In many cases, a handful of key employees are vital for the success of a business. A smart buyer is likely to want to keep those employees. The ongoing success and profitability of the business is highly dependent on them.
A company’s employees are familiar with customers and suppliers. They’ve built up solid relationships that are vital to the ongoing success of the business. They also know the industry, so they know the strengths and weaknesses of your competitors and are probably quite experienced in all aspects of your particular business niche.
A buyer will want to purchase a well-running business with great future prospects. Sellers should take every step possible to build a great team long before placing their business on the market. The best way to add value to your business is to have key employees that know your business, and will want to stay on with the new buyer.
If the only key employee is the seller, a buyer’s risk goes up considerably. A buyer needs to know the business will continue to perform well, even after the seller leaves. It costs a considerable amount of time and effort to the new buyer to get to know the working mechanisms of a business, without an experienced and knowledgeable management team to help them.
One of the first steps in the buyer’s due diligence process is to identify key employees.
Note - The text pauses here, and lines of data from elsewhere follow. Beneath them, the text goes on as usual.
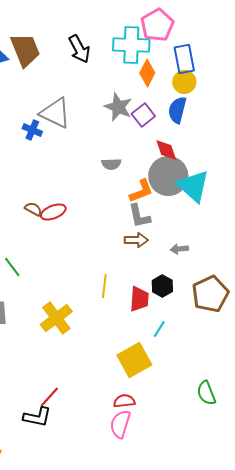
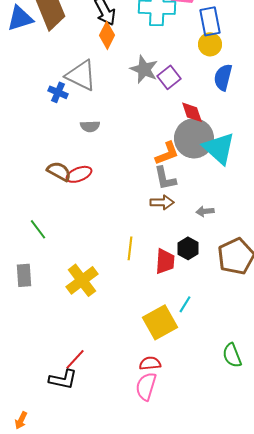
orange diamond: (147, 73) -> (107, 35), moved
blue semicircle: (177, 110) -> (223, 77), moved
gray semicircle: (111, 164) -> (90, 126), moved
brown semicircle: (33, 209) -> (59, 171), size x1.4
cyan line: (159, 329) -> (185, 304), moved

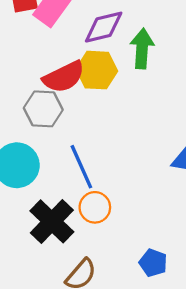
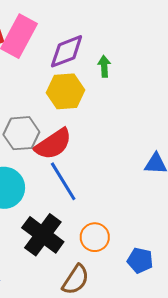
green arrow: (142, 49) -> (104, 66), size x0.6
red semicircle: (64, 77) -> (53, 144), moved
orange circle: (95, 207) -> (95, 237), moved

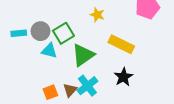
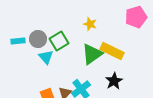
cyan triangle: (49, 51) -> (46, 57), turned 35
green triangle: (83, 55) -> (92, 54), moved

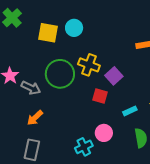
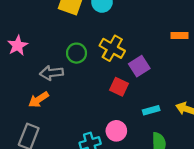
green circle: (60, 74) -> (77, 53), size x0.6
gray arrow: (31, 88) -> (51, 73), moved, turned 138

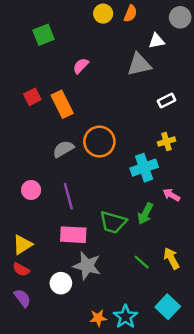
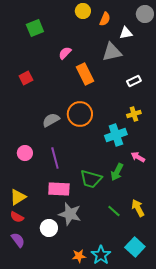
orange semicircle: (130, 14) -> (105, 19), moved
orange rectangle: (62, 104) -> (85, 74), moved

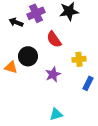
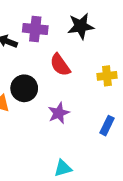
purple cross: (36, 13) -> (35, 29), turned 30
yellow cross: (79, 59) -> (107, 76), moved

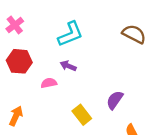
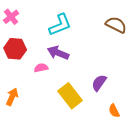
purple arrow: (68, 66) -> (58, 53), size x1.5
yellow rectangle: (82, 115) -> (70, 96), size x1.4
Assessing if an employee is valuable involves more than simply evaluating an employee’s current benefit. Their future value and potential damage they could cause upon leaving are all factors to consider.
Never forget that your employees help you build your business. The importance of specific employees to any given business varies widely. A seller should understand what employees are key and why. Sellers should be able to articulate how key employees can be replaced. Savvy buyers will understand the importance of key employees and evaluate them.